Catalytic activity of nuclear METTL3 promotes functional m6A modifications that drive retinal development [GLORI m6A-seq II]

METTL3 catalyzes N6-methyladenosine (m6A) on mRNA, regulating RNA metabolism, but its role in early retinal development remains virtually unstudied. Using stem cell-derived 3D retinal organoids to model retinal progenitor cell (RPC) differentiation, we found that loss of METTL3 nuclear m6A enzymatic activity impairs formation of the Rx+ retinal anlage in vitro. Through dCas13b-FTO m6A engineering, we demonstrate that m6A modifications at the Six3 3'UTR control its stability. While Mettl3 loss altered histone modifications, direct METTL3 chromatin targets were not transcriptionally functional. Integration of transcriptome-wide m6A and protein-RNA mapping with a degron-based strategy revealed immediate effects of METTL3 degradation in RPCs, uncovering a regulatory interaction between METTL3 and its RNA target Ythdf1. We demonstrate uncoupling of chromatin accessibility from changes in retinal transcription and m6A modifications. In vivo studies of Mettl3-deficient RPCs showed altered cell cycle and impaired retinal ganglion cell generation. Our findings establish METTL3-dependent m6A modifications as an essential post-transcriptional layer that drives retinal development. Overall design: GLORI m6A-seq profiling of dTAG13 induced acute degradation of METTL3 in day 6 retinal organoids of Rx:GFP harboring FKBP12F36V-HA knocking into c-termincal of endogenous Mettl3.
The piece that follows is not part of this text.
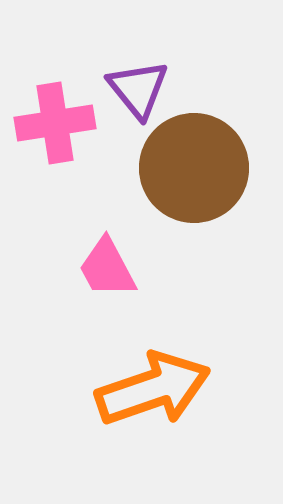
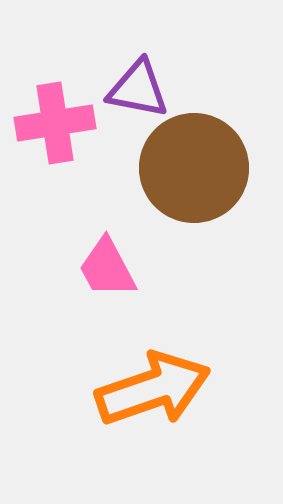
purple triangle: rotated 40 degrees counterclockwise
METTL3可催化信使RNA（messenger RNA，mRNA）上的N6-甲基腺嘌呤（N6-methyladenosine，m6A）修饰，调控RNA代谢，但目前学界对其在视网膜早期发育中的作用几乎尚无研究。我们利用干细胞来源的3D视网膜类器官模拟视网膜祖细胞（retinal progenitor cell，RPC）分化过程，发现METTL3的细胞核m6A酶活性缺失会在体外抑制Rx阳性视网膜原基的形成。通过dCas13b-FTO介导的m6A编辑系统，我们证实Six3基因3'非翻译区（3' untranslated region，3'UTR）的m6A修饰可调控其RNA稳定性。尽管Mettl3缺失会改变组蛋白修饰，但METTL3的直接染色质靶标并未表现出转录活性。我们将全转录组m6A测序、蛋白-RNA互作图谱与基于降解标签（degron）的实验策略相结合，揭示了METTL3降解在视网膜祖细胞中的即时效应，并发现了METTL3与其RNA靶标Ythdf1之间的调控互作关系。我们证实染色质可及性与视网膜转录及m6A修饰变化之间存在解偶联现象。对Mettl3缺陷型视网膜祖细胞的体内研究显示，其细胞周期发生改变，且视网膜神经节细胞生成受损。本研究证实，依赖METTL3的m6A修饰是驱动视网膜发育的关键转录后调控层级。整体实验设计：对在内源Mettl3基因C端敲入FKBP12F36V-HA标签的Rx:GFP转基因小鼠第6天视网膜类器官，经dTAG13诱导METTL3发生急性降解后，开展GLORI m6A测序分析。